Stored data entries:
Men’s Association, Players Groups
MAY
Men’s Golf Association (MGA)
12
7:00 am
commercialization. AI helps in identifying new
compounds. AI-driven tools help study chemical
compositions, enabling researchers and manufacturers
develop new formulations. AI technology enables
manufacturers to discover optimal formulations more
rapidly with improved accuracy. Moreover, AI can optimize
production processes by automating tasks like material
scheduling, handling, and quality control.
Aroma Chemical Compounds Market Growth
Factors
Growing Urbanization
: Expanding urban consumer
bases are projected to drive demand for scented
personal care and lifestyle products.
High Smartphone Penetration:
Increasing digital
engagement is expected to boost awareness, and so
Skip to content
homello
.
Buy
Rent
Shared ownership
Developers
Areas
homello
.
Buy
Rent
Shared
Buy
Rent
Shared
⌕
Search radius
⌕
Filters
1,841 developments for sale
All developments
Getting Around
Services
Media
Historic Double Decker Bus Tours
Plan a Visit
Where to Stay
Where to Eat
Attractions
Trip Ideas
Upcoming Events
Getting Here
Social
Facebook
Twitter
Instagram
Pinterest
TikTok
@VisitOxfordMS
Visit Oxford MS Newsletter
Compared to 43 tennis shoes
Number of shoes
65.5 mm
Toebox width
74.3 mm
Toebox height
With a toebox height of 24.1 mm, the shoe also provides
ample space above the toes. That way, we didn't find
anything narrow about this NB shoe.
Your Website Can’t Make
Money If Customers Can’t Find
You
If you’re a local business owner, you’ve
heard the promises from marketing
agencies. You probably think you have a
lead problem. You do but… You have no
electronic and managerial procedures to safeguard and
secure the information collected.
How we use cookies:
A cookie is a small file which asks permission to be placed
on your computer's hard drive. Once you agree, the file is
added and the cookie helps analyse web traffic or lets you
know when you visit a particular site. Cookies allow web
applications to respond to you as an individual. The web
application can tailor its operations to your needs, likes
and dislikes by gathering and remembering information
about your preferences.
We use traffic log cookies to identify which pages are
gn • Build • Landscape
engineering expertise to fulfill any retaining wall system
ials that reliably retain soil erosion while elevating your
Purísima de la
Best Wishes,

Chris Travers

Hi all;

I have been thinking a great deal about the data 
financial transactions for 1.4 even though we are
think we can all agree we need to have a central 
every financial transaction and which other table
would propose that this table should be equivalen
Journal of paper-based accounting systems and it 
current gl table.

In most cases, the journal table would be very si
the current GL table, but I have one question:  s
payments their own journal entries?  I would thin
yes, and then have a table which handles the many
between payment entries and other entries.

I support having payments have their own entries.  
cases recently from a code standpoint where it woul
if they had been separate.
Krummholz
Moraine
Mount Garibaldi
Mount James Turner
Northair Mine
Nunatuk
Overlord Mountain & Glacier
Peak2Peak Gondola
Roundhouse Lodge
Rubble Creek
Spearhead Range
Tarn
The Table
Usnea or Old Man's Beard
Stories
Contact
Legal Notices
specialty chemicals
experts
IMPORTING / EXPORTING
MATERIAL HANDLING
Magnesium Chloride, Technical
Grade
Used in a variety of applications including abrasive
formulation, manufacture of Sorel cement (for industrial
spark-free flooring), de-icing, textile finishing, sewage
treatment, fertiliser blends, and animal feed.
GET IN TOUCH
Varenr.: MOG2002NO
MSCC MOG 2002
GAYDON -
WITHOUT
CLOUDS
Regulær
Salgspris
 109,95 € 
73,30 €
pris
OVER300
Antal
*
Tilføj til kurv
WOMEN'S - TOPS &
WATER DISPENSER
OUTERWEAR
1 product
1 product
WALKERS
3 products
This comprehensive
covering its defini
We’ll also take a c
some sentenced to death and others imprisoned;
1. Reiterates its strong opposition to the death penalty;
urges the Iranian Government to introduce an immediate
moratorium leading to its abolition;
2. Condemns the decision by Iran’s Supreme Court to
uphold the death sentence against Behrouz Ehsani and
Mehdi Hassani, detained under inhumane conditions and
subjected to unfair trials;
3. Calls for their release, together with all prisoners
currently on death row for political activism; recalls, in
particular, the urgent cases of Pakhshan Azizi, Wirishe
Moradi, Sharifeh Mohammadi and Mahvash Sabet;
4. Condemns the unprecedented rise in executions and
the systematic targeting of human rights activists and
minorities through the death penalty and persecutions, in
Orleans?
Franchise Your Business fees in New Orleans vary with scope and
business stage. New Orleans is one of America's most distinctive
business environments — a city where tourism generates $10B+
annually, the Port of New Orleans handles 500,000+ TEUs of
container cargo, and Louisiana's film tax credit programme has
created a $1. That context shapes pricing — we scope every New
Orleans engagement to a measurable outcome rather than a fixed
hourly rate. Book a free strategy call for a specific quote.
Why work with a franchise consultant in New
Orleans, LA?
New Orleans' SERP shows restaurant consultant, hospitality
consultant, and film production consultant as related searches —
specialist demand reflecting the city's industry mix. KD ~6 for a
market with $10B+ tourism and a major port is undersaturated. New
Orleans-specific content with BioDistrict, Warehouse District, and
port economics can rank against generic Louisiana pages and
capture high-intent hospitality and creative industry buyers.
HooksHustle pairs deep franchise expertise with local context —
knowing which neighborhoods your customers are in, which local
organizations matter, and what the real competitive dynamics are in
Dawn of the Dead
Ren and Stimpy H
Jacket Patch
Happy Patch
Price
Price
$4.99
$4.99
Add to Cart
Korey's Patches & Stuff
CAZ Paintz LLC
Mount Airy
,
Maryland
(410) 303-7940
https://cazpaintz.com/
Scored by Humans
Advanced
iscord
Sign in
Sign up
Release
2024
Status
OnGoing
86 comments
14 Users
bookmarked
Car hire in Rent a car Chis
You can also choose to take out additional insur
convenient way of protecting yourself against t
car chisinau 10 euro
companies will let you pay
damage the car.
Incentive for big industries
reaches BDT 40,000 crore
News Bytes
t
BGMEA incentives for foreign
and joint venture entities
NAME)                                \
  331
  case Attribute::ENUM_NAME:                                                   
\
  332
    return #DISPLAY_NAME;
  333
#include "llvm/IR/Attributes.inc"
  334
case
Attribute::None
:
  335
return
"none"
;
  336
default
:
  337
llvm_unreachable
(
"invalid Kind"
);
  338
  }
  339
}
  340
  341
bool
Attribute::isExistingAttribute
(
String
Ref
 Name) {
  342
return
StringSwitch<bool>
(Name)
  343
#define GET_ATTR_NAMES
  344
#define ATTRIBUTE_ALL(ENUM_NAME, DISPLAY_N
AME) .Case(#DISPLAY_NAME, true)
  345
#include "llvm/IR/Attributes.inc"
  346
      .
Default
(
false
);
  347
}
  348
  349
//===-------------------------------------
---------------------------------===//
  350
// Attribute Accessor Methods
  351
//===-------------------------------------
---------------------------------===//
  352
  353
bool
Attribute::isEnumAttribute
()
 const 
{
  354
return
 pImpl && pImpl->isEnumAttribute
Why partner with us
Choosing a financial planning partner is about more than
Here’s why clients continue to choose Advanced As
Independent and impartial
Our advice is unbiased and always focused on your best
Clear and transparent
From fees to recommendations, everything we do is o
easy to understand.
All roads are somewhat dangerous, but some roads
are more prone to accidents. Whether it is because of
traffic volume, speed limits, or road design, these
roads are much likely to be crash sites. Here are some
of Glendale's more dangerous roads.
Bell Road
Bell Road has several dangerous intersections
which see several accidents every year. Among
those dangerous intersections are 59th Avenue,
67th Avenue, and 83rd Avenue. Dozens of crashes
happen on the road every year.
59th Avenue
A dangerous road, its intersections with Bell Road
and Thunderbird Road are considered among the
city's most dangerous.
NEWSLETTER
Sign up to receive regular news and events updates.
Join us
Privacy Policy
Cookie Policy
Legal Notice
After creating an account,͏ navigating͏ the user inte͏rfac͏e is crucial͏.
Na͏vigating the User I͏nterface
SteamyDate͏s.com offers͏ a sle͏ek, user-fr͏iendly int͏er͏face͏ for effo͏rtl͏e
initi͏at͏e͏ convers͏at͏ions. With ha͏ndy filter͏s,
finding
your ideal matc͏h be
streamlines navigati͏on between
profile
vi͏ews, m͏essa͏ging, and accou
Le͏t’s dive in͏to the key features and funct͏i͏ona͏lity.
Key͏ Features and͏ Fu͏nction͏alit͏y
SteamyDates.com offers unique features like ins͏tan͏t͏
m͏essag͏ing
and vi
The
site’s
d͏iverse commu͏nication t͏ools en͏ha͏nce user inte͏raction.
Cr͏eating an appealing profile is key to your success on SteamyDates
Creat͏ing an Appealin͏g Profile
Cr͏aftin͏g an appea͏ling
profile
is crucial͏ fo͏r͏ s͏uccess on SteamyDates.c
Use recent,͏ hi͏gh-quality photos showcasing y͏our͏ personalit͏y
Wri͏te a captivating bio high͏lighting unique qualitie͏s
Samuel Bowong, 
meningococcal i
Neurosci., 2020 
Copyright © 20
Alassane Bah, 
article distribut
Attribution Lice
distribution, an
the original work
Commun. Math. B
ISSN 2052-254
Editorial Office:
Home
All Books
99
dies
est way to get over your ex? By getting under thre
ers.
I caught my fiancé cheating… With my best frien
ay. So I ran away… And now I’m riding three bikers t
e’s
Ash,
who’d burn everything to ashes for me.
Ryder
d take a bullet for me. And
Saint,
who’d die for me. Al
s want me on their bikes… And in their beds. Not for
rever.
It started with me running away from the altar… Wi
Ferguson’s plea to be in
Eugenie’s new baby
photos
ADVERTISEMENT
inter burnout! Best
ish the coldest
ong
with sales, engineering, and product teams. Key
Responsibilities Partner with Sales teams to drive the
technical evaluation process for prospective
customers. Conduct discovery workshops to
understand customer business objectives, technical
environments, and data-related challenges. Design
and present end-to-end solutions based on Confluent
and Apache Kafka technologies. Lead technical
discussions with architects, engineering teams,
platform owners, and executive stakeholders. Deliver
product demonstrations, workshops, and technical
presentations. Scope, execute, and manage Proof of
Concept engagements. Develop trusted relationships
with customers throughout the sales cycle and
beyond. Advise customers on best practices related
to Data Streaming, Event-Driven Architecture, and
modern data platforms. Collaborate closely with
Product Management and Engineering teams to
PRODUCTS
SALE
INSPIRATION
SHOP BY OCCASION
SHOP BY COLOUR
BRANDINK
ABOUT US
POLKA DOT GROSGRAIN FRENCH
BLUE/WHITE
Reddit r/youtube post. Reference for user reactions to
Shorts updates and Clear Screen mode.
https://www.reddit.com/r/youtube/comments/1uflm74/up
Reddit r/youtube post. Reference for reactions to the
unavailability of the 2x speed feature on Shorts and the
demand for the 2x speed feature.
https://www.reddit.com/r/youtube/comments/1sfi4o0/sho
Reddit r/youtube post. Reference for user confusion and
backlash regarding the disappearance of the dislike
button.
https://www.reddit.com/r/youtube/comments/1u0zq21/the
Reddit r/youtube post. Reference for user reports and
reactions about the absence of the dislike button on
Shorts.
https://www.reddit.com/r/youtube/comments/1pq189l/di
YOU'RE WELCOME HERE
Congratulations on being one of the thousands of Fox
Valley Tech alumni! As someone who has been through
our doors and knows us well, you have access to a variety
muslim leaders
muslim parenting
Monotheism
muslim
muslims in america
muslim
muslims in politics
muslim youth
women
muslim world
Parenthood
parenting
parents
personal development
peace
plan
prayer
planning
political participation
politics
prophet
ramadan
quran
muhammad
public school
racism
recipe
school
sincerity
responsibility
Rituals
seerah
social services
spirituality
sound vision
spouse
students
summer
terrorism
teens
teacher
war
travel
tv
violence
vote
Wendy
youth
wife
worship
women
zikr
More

About this exercise:
Write down again, exactly as given, only the lines above that fall from the line with "We use traffic" to the line with "Rubble Creek", inclusive.

Written response:
We use traffic log cookies to identify which pages are
gn • Build • Landscape
engineering expertise to fulfill any retaining wall system
ials that reliably retain soil erosion while elevating your
Purísima de la
Best Wishes,

Chris Travers

Hi all;

I have been thinking a great deal about the data 
financial transactions for 1.4 even though we are
think we can all agree we need to have a central 
every financial transaction and which other table
would propose that this table should be equivalen
Journal of paper-based accounting systems and it 
current gl table.

In most cases, the journal table would be very si
the current GL table, but I have one question:  s
payments their own journal entries?  I would thin
yes, and then have a table which handles the many
between payment entries and other entries.

I support having payments have their own entries.  
cases recently from a code standpoint where it woul
if they had been separate.
Krummholz
Moraine
Mount Garibaldi
Mount James Turner
Northair Mine
Nunatuk
Overlord Mountain & Glacier
Peak2Peak Gondola
Roundhouse Lodge
Rubble Creek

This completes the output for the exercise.